The Lab has worked with courts and non-profits to assure that users can complete court forms on nothing more than a smartphone, opening-up the possibility of e-filing for cases that never before had such an option. The speed of Suffolk’s smartform approach became all the more apparent when one tenant was able to stop an eviction in progress from their home, with a constable at the door.

About the Team

David Colarusso, director of the LIT Lab, is the author of a programming language for lawyers, QnA Markup, an award-winning legal hacker, ABA Legal Rebel, and Fastcase 50 honoree. In 2017, he was named one of the ABA's top legal tweeters. An attorney and educator by training, he has worked as a public defender, data scientist, software engineer, and high school physics teacher.

Lawyer and coder Quinten Steenhuis, LIT Lab practitioner-in-residence, has more than ten years of experience as a legal aid housing and eviction defense attorney.

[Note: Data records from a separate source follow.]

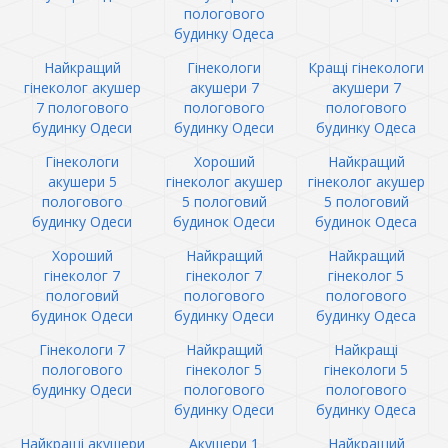
пологового
будинку Одеса
Найкращий
Гінекологи
Кращі гінекологи
гінеколог акушер
акушери 7
акушери 7
7 пологового
пологового
пологового
будинку Одеси
будинку Одеси
будинку Одеса
Гінекологи
Хороший
Найкращий
акушери 5
гінеколог акушер
гінеколог акушер
пологового
5 пологовий
5 пологовий
будинку Одеси
будинок Одеси
будинок Одеса
Хороший
Найкращий
Найкращий
гінеколог 7
гінеколог 7
гінеколог 5
пологовий
пологового
пологового
будинок Одеси
будинку Одеси
будинку Одеса
Гінекологи 7
Найкращий
Найкращі
пологового
гінеколог 5
гінекологи 5
будинку Одеси
пологового
пологового
будинку Одеси
будинку Одеса
Найкращі акушери
Акушери 1
Найкращий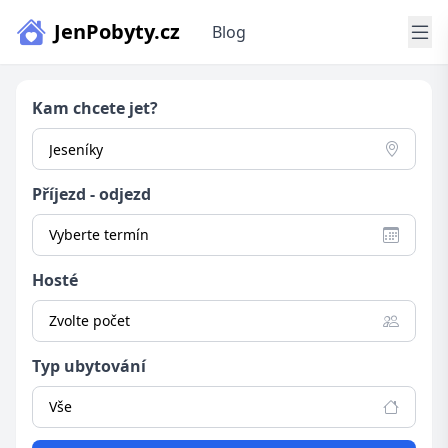
JenPobyty.cz
Blog
Kam chcete jet?
Příjezd - odjezd
Vyberte termín
Hosté
Zvolte počet
Typ ubytování
Vše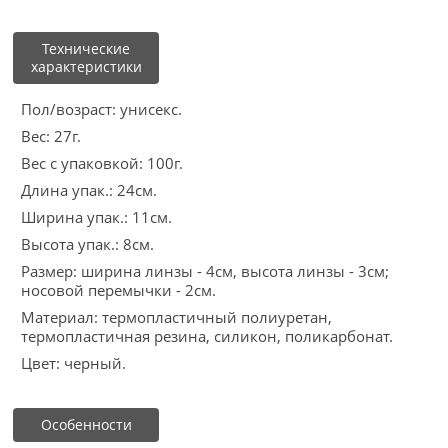
Технические
характеристики
Пол/возраст: унисекс.
Вес: 27г.
Вес с упаковкой: 100г.
Длина упак.: 24см.
Ширина упак.: 11см.
Высота упак.: 8см.
Размер: ширина линзы - 4см, высота линзы - 3см;
носовой перемычки - 2см.
Материал: термопластичный полиуретан,
термопластичная резина, силикон, поликарбонат.
Цвет: черный.
Особенности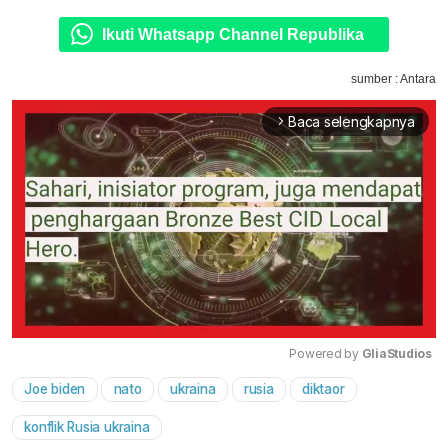
Ikuti Whatsapp Channel Republika
sumber : Antara
Baca selengkapnya
arrow_forward_ios
Powered by 
GliaStudios
Joe biden
nato
ukraina
rusia
diktaor
Mute
konflik Rusia ukraina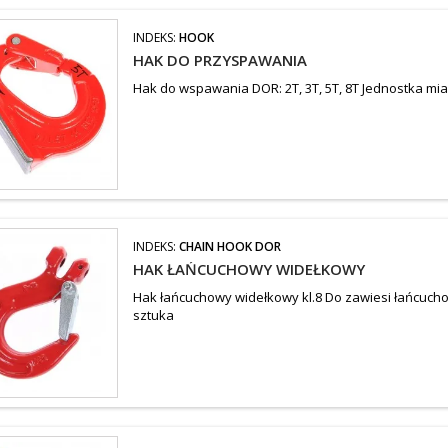
INDEKS:
HOOK
HAK DO PRZYSPAWANIA
Hak do wspawania DOR: 2T, 3T, 5T, 8T Jednostka mia
INDEKS:
CHAIN HOOK DOR
HAK ŁAŃCUCHOWY WIDEŁKOWY
Hak łańcuchowy widełkowy kl.8 Do zawiesi łańcuch
sztuka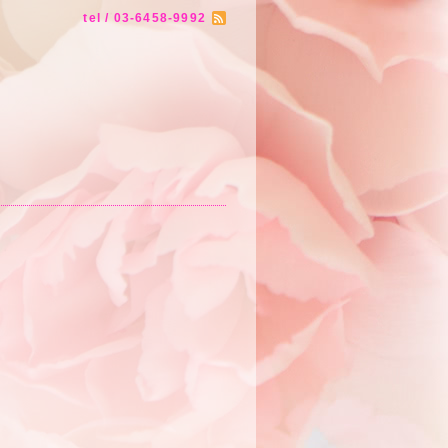
tel / 03-6458-9992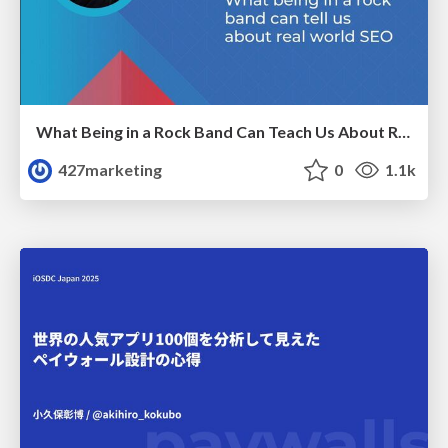
What Being in a Rock Band Can Teach Us About Real World SEO
427marketing
0
1.1k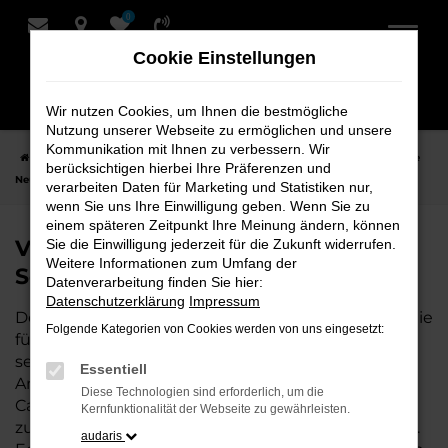
0
Zum
Hauptinhalt
Cookie Einstellungen
springen
Wir nutzen Cookies, um Ihnen die bestmögliche
Nutzung unserer Webseite zu ermöglichen und unsere
Kommunikation mit Ihnen zu verbessern. Wir
Startseite
Bremervörde
VW
VW T7 Caravelle
VW T7 Caravelle
berücksichtigen hierbei Ihre Präferenzen und
Neuwagen bei Schmidt + Koch für Bremervörde
verarbeiten Daten für Marketing und Statistiken nur,
wenn Sie uns Ihre Einwilligung geben. Wenn Sie zu
einem späteren Zeitpunkt Ihre Meinung ändern, können
VW T7 Caravelle Neuwagen bei
Sie die Einwilligung jederzeit für die Zukunft widerrufen.
Weitere Informationen zum Umfang der
Schmidt + Koch für Bremervörde
Datenverarbeitung finden Sie hier:
Datenschutzerklärung
Impressum
Der VW T7 Caravelle ist die perfekte Wahl für alle, die
Folgende Kategorien von Cookies werden von uns eingesetzt:
für Bremervörde einen Neuwagen suchen. Mit
seiner modernen Technik, seinem effizienten
Essentiell
Antrieb und dem stilvollen Design ist der T7
Diese Technologien sind erforderlich, um die
Caravelle die ideale Lösung für jeden, der ein
Kernfunktionalität der Webseite zu gewährleisten.
zuverlässiges und komfortables Fahrzeug möchte.
audaris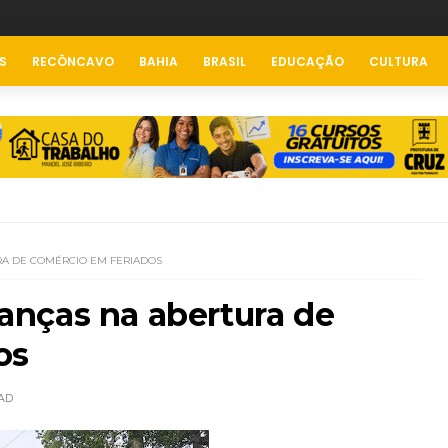
S
RECÔNCAVO
BAHIA
BRASIL
EDUCAÇÃO
CULTURA
A DE COMÉRCIO EM FERIADOS
nças na abertura de
os
AD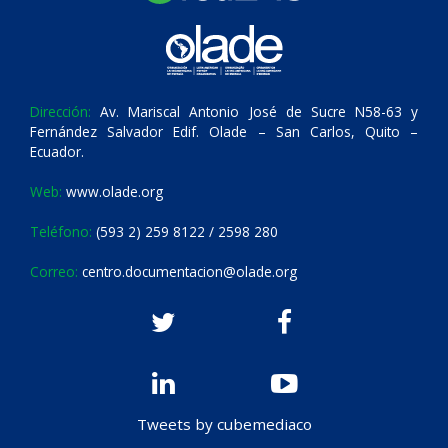
Dirección:
Av. Mariscal Antonio José de Sucre N58-63 y
Fernández Salvador Edif. Olade – San Carlos, Quito –
Ecuador.
Web:
www.olade.org
Teléfono:
(593 2) 259 8122 / 2598 280
Correo:
centro.documentacion@olade.org
Tweets by cubemediaco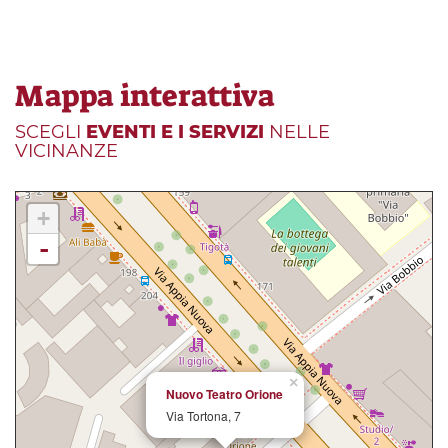
Mappa interattiva
SCEGLI
EVENTI E I SERVIZI
NELLE
VICINANZE
+
-
×
Nuovo Teatro Orione
Via Tortona, 7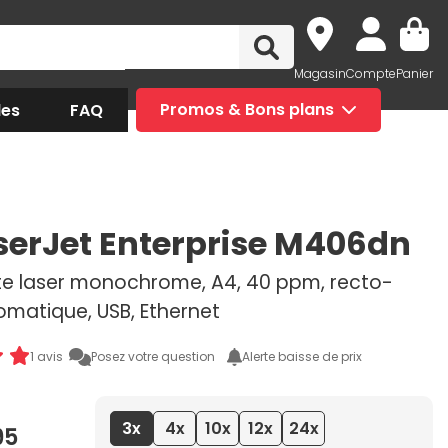
Magasin
Compte
Panier
des
FAQ
Promos & Bons plans
serJet Enterprise M406dn
e laser monochrome, A4, 40 ppm, recto-
omatique, USB, Ethernet
1 avis
Posez votre question
Alerte baisse de prix
3x
4x
10x
12x
24x
95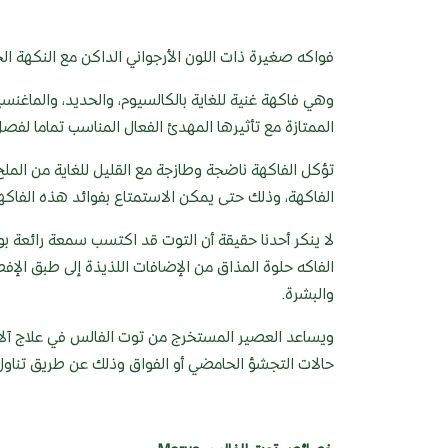
فواكه صغيرة ذات اللون الأرجواني الداكن مع النكهة الح
وهي فاكهة غنية للغاية بالكالسيوم، والحديد، والماغنسي
الممتازة مع تأثيرها المهدئ الفعال المناسب تماما لف
تؤكل الفاكهة ناضجة وطازجة مع القليل للغاية من الملح
الفاكهة، وذلك حتى يمكن الاستمتاع بفوائد هذه الفاكه
لا ينكر أحدنا حقيقة أن التوت قد اكتسب سمعة رائعة بو
الفاكه حلوة المذاق من الإضافات اللذيذة إلى طبق الإف
والبشرة.
ويساعد العصير المستخرج من توت الفالس في علاج آلام 
حالات التجشؤ الحامضي أو الفواق وذلك عن طريق تناول 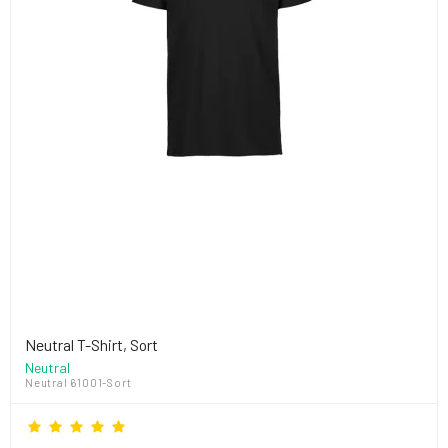
Neutral T-Shirt, Sort
Neutral
Neutral 61001-Sort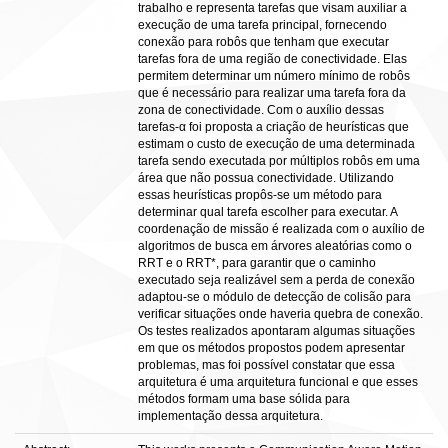
trabalho e representa tarefas que visam auxiliar a
execução de uma tarefa principal, fornecendo
conexão para robôs que tenham que executar
tarefas fora de uma região de conectividade. Elas
permitem determinar um número mínimo de robôs
que é necessário para realizar uma tarefa fora da
zona de conectividade. Com o auxílio dessas
tarefas-α foi proposta a criação de heurísticas que
estimam o custo de execução de uma determinada
tarefa sendo executada por múltiplos robôs em uma
área que não possua conectividade. Utilizando
essas heurísticas propôs-se um método para
determinar qual tarefa escolher para executar. A
coordenação de missão é realizada com o auxílio de
algoritmos de busca em árvores aleatórias como o
RRT e o RRT*, para garantir que o caminho
executado seja realizável sem a perda de conexão
adaptou-se o módulo de detecção de colisão para
verificar situações onde haveria quebra de conexão.
Os testes realizados apontaram algumas situações
em que os métodos propostos podem apresentar
problemas, mas foi possível constatar que essa
arquitetura é uma arquitetura funcional e que esses
métodos formam uma base sólida para
implementação dessa arquitetura.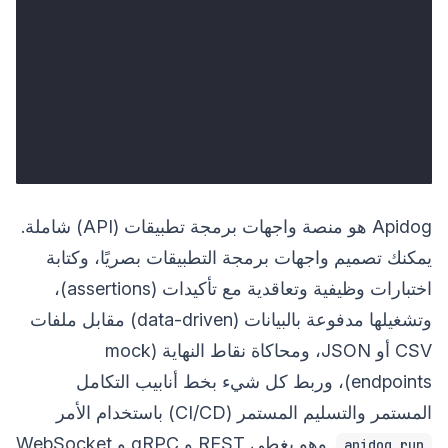
Apidog هو منصة واجهات برمجة تطبيقات (API) شاملة.
يمكنك تصميم واجهات برمجة التطبيقات بصريًا، وكتابة
اختبارات وظيفية وتعاقدية مع تأكيدات (assertions)،
وتشغيلها مدفوعة بالبيانات (data-driven) مقابل ملفات
CSV أو JSON، ومحاكاة نقاط النهاية (mock
endpoints)، وربط كل شيء بخط أنابيب التكامل
المستمر والتسليم المستمر (CI/CD) باستخدام الأمر
. وهو يغطي REST و gRPC و WebSocket
apidog run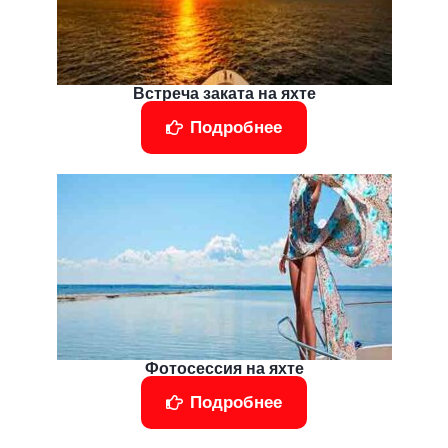
Встреча заката на яхте
Подробнее
Фотосессия на яхте
Подробнее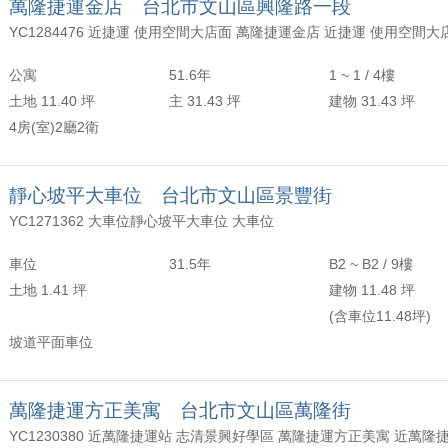
萬隆捷運金店 台北市文山區興隆路一段
YC1284476 近捷運 使用空間大店面 萬隆捷運金店 近捷運 使用空間大
公寓
51.6年
1 ~ 1 / 4樓
土地 11.40 坪
主 31.43 坪
建物 31.43 坪
4房(室)2廳2衛
靜心坡平大車位 台北市文山區景豐街
YC1271362 大車位靜心坡平大車位 大車位
車位
31.5年
B2 ~ B2 / 9樓
土地 1.41 坪
建物 11.48 坪
(含車位11.48坪)
坡道平面車位
萬隆捷運方正美寓 台北市文山區萬隆街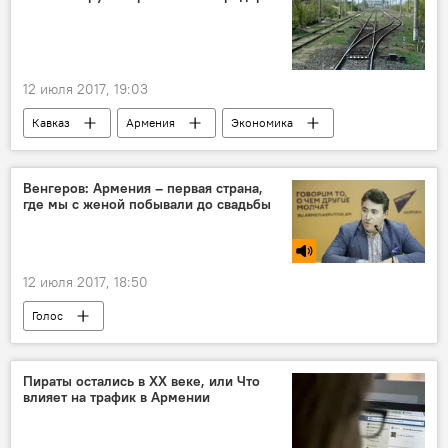
12 июля 2017, 19:03
Кавказ
Армения
Экономика
Общество
В мире
Политика
Грузия
Осетия
Абхазия
Венгеров: Армения – первая страна,
где мы с женой побывали до свадьбы
12 июля 2017, 18:50
Голос
Пираты остались в ХХ веке, или Что
влияет на трафик в Армении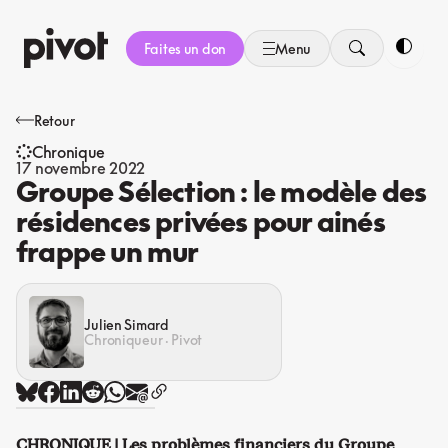
Aller
au
Faites un don
Menu
contenu
Bascule
Retour
Chronique
17 novembre 2022
Groupe Sélection : le modèle des
résidences privées pour ainés
frappe un mur
Julien Simard
Chroniqueur · Pivot
CHRONIQUE | Les problèmes financiers du Groupe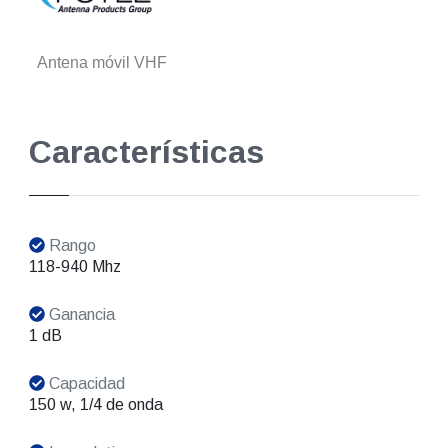
Antena móvil VHF
Características
Rango
118-940 Mhz
Ganancia
1 dB
Capacidad
150 w, 1/4 de onda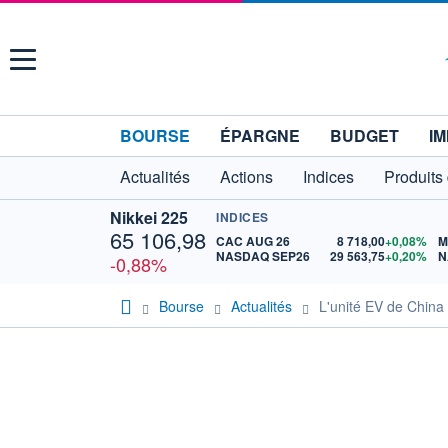
Menu
BOURSE
ÉPARGNE
BUDGET
IM
Actualités
Actions
Indices
Produits
Nikkei 225
INDICES
65 106,98
CAC AUG 26
8 718,00
+0,08%
M
NASDAQ SEP26
29 563,75
+0,20%
N
-0,88%
Bourse
Actualités
L'unité EV de China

The mobile-friendly tool he created, Massachusetts Defense for Eviction (MADE), was highlighted in a White House fact sheet on important law school eviction resources and shared during the White House’s eviction summit (January 28, 2022).

Gabriel Teninbaum, Assistant Dean of Innovation, Strategic Initiatives, & Distance Education, served as chair of the American Association of Law Schools Section on Technology, Law & Legal Education last year. The ABA Journal honored him in its Web 100, calling him "perhaps the most tech-savvy law professor in the country." Disruptor Daily named him among the “Top 25 Legal Influencers to Follow on Twitter in 2018.” A Fastcase 50 honoree, he writes the Lawtomatic newsletter, which is seen by between 15,000-30,000 people every week.

A Legal Innovation Ecosystem

Suffolk Law’s Legal Innovation & Technology (LIT) programs are arguably among the most impactful in the nation at solving real-world legal problems and training students to be at the center of the solutions. The school’s expansive LIT ecosystem includes the LIT Lab, LIT Institute, LIT Concentration, and the LIT Certificate Program.